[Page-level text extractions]

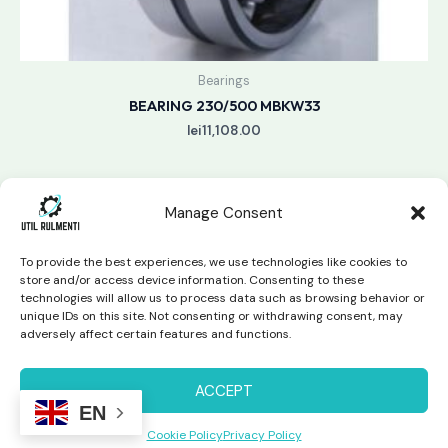
Bearings
BEARING 230/500 MBKW33
lei
11,108.00
Manage Consent
To provide the best experiences, we use technologies like cookies to
store and/or access device information. Consenting to these
technologies will allow us to process data such as browsing behavior or
unique IDs on this site. Not consenting or withdrawing consent, may
Copyright © 2026 Util Rulmenti | Powered by
Swift Page
adversely affect certain features and functions.
Studio
Privacy Policy & Return Policy
ACCEPT
EN
Cookie Policy
Privacy Policy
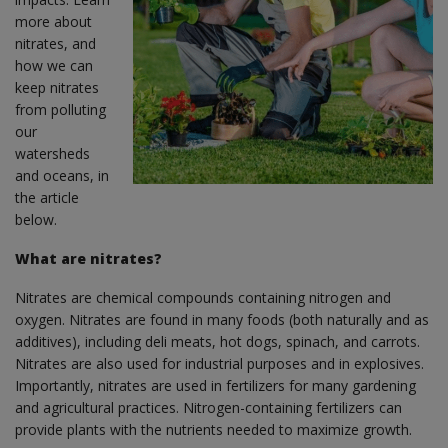
more about
nitrates, and
how we can
keep nitrates
from polluting
our
watersheds
and oceans, in
the article
below.
What are nitrates?
Nitrates are chemical compounds containing nitrogen and
oxygen. Nitrates are found in many foods (both naturally and as
additives), including deli meats, hot dogs, spinach, and carrots.
Nitrates are also used for industrial purposes and in explosives.
Importantly, nitrates are used in fertilizers for many gardening
and agricultural practices. Nitrogen-containing fertilizers can
provide plants with the nutrients needed to maximize growth.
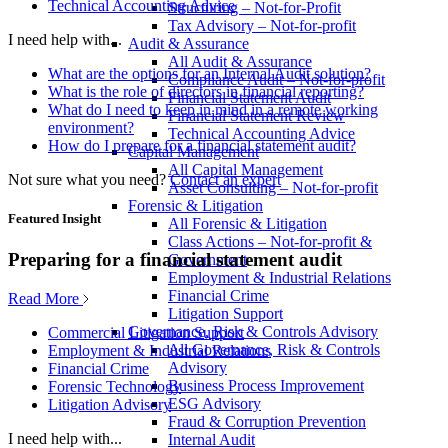
Technical Accounting Advice
Structuring – Not-for-Profit
Tax Advisory – Not-for-profit
I need help with...
Audit & Assurance
All Audit & Assurance
What are the options for an Internal Audit solution?
Compliance Audit – Not-for-profit
What is the role of directors in financial reporting?
Financial Statement Audit
What do I need to keep in mind in a remote working
Financial Statement Review
environment?
Technical Accounting Advice
How do I prepare for a financial statement audit?
Capital Management
All Capital Management
Not sure what you need?
Contact an expert
Asset Consulting – Not-for-profit
Forensic & Litigation
Featured Insight
All Forensic & Litigation
Class Actions – Not-for-profit &
Preparing for a financial statement audit
Government
Employment & Industrial Relations
Financial Crime
Read More
Litigation Support
Governance, Risk & Controls Advisory
Commercial Litigation Support
All Governance, Risk & Controls
Employment & Industrial Relations
Advisory
Financial Crime
Business Process Improvement
Forensic Technology
ESG Advisory
Litigation Advisory
Fraud & Corruption Prevention
I need help with...
Internal Audit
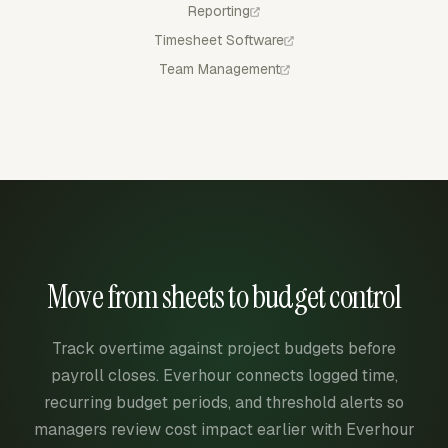
Reporting
Timesheet Software
Team Management
Move from sheets to budget control
Track overtime against project budgets before
payroll closes. Everhour connects logged time,
recurring budget periods, and threshold alerts so
managers review cost impact earlier with Everhour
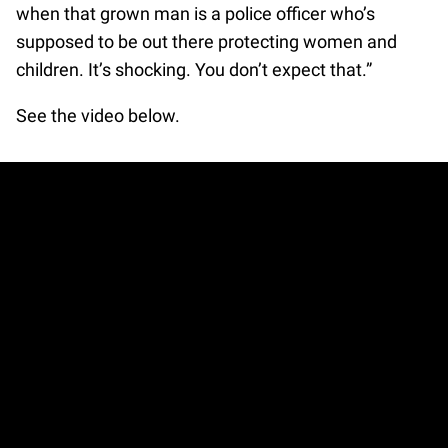
when that grown man is a police officer who’s
supposed to be out there protecting women and
children. It’s shocking. You don’t expect that.”
See the video below.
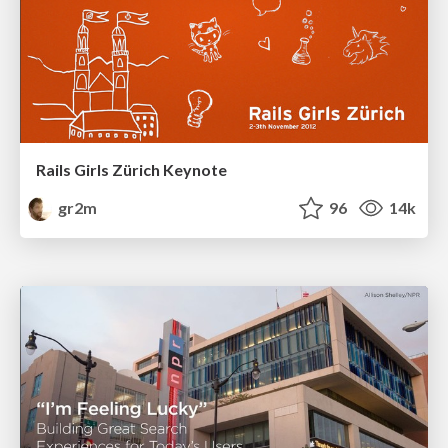
Rails Girls Zürich Keynote
gr2m
96
14k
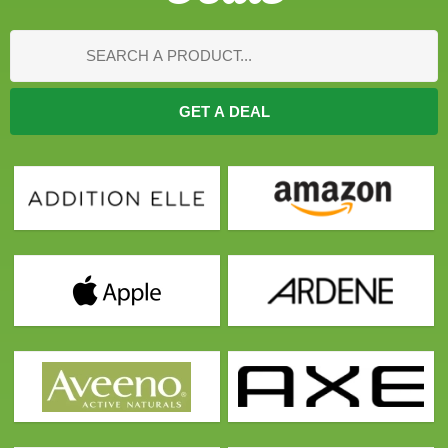
GET A DEAL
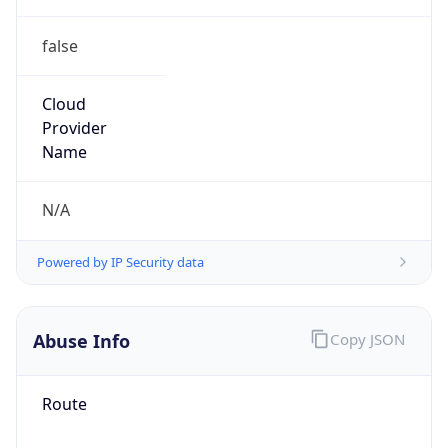
false
Cloud
Provider
Name
N/A
Powered by IP Security data
Abuse Info
Copy JSON
Route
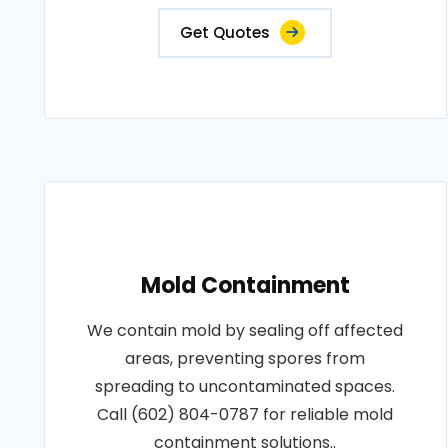
Get Quotes
Mold Containment
We contain mold by sealing off affected
areas, preventing spores from
spreading to uncontaminated spaces.
Call (602) 804-0787 for reliable mold
containment solutions..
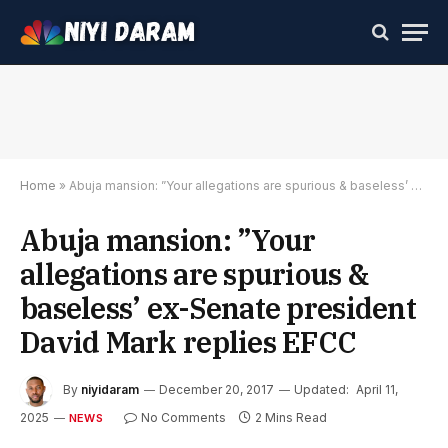
Home
»
Abuja mansion: ”Your allegations are spurious & baseless’ ex-Senate president David Mark replies EFCC
Abuja mansion: ”Your
allegations are spurious &
baseless’ ex-Senate president
David Mark replies EFCC
By
niyidaram
December 20, 2017
Updated:
April 11,
2025
No Comments
2 Mins Read
NEWS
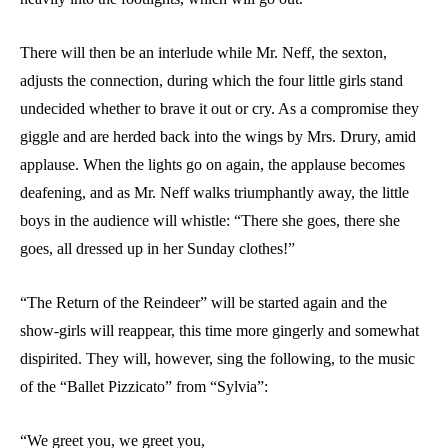
There will then be an interlude while Mr. Neff, the sexton,
adjusts the connection, during which the four little girls stand
undecided whether to brave it out or cry. As a compromise they
giggle and are herded back into the wings by Mrs. Drury, amid
applause. When the lights go on again, the applause becomes
deafening, and as Mr. Neff walks triumphantly away, the little
boys in the audience will whistle: “There she goes, there she
goes, all dressed up in her Sunday clothes!”
“The Return of the Reindeer” will be started again and the
show-girls will reappear, this time more gingerly and somewhat
dispirited. They will, however, sing the following, to the music
of the “Ballet Pizzicato” from “Sylvia”:
“We greet you, we greet you,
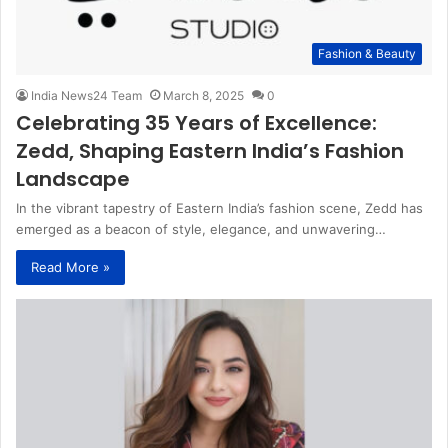
Fashion & Beauty
India News24 Team
March 8, 2025
0
Celebrating 35 Years of Excellence:
Zedd, Shaping Eastern India’s Fashion
Landscape
In the vibrant tapestry of Eastern India’s fashion scene, Zedd has
emerged as a beacon of style, elegance, and unwavering…
Read More »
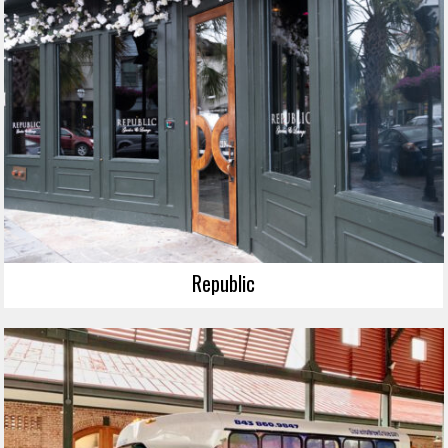
Republic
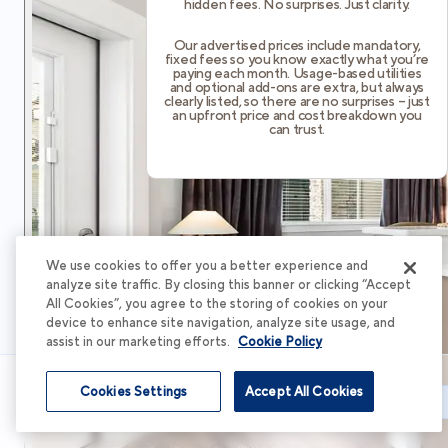
hidden fees. No surprises. Just clarity.
Our advertised prices include mandatory,
fixed fees so you know exactly what you’re
paying each month. Usage-based utilities
and optional add-ons are extra, but always
clearly listed, so there are no surprises – just
an upfront price and cost breakdown you
can trust.
We use cookies to offer you a better experience and
analyze site traffic. By closing this banner or clicking “Accept
All Cookies”, you agree to the storing of cookies on your
device to enhance site navigation, analyze site usage, and
assist in our marketing efforts.
Cookie Policy
Cookies Settings
Accept All Cookies
Schedule Tour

DIRECTIONS: Although the records include pictures, output only their text, exactly and completely.

FINISHED TASK:
Bearings
BEARING 230/500 MBKW33
lei
11,108.00
Manage Consent
To provide the best experiences, we use technologies like cookies to
store and/or access device information. Consenting to these
technologies will allow us to process data such as browsing behavior or
unique IDs on this site. Not consenting or withdrawing consent, may
Copyright © 2026 Util Rulmenti | Powered by
Swift Page
adversely affect certain features and functions.
Studio
Privacy Policy & Return Policy
ACCEPT
EN
Cookie Policy
Privacy Policy
more about
nitrates, and
how we can
keep nitrates
from polluting
our
watersheds
and oceans, in
the article
below.
What are nitrates?
Nitrates are chemical compounds containing nitrogen and
oxygen. Nitrates are found in many foods (both naturally and as
additives), including deli meats, hot dogs, spinach, and carrots.
Nitrates are also used for industrial purposes and in explosives.
Importantly, nitrates are used in fertilizers for many gardening
and agricultural practices. Nitrogen-containing fertilizers can
provide plants with the nutrients needed to maximize growth.
Technical Accounting Advice
Structuring – Not-for-Profit
Tax Advisory – Not-for-profit
I need help with...
Audit & Assurance
All Audit & Assurance
What are the options for an Internal Audit solution?
Compliance Audit – Not-for-profit
What is the role of directors in financial reporting?
Financial Statement Audit
What do I need to keep in mind in a remote working
Financial Statement Review
environment?
Technical Accounting Advice
How do I prepare for a financial statement audit?
Capital Management
All Capital Management
Not sure what you need?
Contact an expert
Asset Consulting – Not-for-profit
Forensic & Litigation
Featured Insight
All Forensic & Litigation
Class Actions – Not-for-profit &
Preparing for a financial statement audit
Government
Employment & Industrial Relations
Financial Crime
Read More
Litigation Support
Governance, Risk & Controls Advisory
Commercial Litigation Support
All Governance, Risk & Controls
Employment & Industrial Relations
Advisory
Financial Crime
Business Process Improvement
Forensic Technology
ESG Advisory
Litigation Advisory
Fraud & Corruption Prevention
I need help with...
Internal Audit
Reporting
Timesheet Software
Team Management
Move from sheets to budget control
Track overtime against project budgets before
payroll closes. Everhour connects logged time,
recurring budget periods, and threshold alerts so
managers review cost impact earlier with Everhour
when that grown man is a police officer who’s
supposed to be out there protecting women and
children. It’s shocking. You don’t expect that.”
See the video below.
Rails Girls Zürich Keynote
gr2m
96
14k
GET A DEAL
false
Cloud
Provider
Name
N/A
Powered by IP Security data
Abuse Info
Copy JSON
Route
Get Quotes
Mold Containment
We contain mold by sealing off affected
areas, preventing spores from
spreading to uncontaminated spaces.
Call (602) 804-0787 for reliable mold
containment solutions..
Home
»
Abuja mansion: ”Your allegations are spurious & baseless’ ex-Senate president David Mark replies EFCC
Abuja mansion: ”Your
allegations are spurious &
baseless’ ex-Senate president
David Mark replies EFCC
By
niyidaram
December 20, 2017
Updated:
April 11,
2025
No Comments
2 Mins Read
NEWS
There will then be an interlude while Mr. Neff, the sexton,
adjusts the connection, during which the four little girls stand
undecided whether to brave it out or cry. As a compromise they
giggle and are herded back into the wings by Mrs. Drury, amid
applause. When the lights go on again, the applause becomes
deafening, and as Mr. Neff walks triumphantly away, the little
boys in the audience will whistle: “There she goes, there she
goes, all dressed up in her Sunday clothes!”
“The Return of the Reindeer” will be started again and the
show-girls will reappear, this time more gingerly and somewhat
dispirited. They will, however, sing the following, to the music
of the “Ballet Pizzicato” from “Sylvia”:
“We greet you, we greet you,
Fashion & Beauty
India News24 Team
March 8, 2025
0
Celebrating 35 Years of Excellence:
Zedd, Shaping Eastern India’s Fashion
Landscape
In the vibrant tapestry of Eastern India’s fashion scene, Zedd has
emerged as a beacon of style, elegance, and unwavering…
Read More »
Republic
hidden fees. No surprises. Just clarity.
Our advertised prices include mandatory,
fixed fees so you know exactly what you’re
paying each month. Usage-based utilities
and optional add-ons are extra, but always
clearly listed, so there are no surprises – just
an upfront price and cost breakdown you
can trust.
We use cookies to offer you a better experience and
analyze site traffic. By closing this banner or clicking “Accept
All Cookies”, you agree to the storing of cookies on your
device to enhance site navigation, analyze site usage, and
assist in our marketing efforts.
Cookie Policy
Cookies Settings
Accept All Cookies
Schedule Tour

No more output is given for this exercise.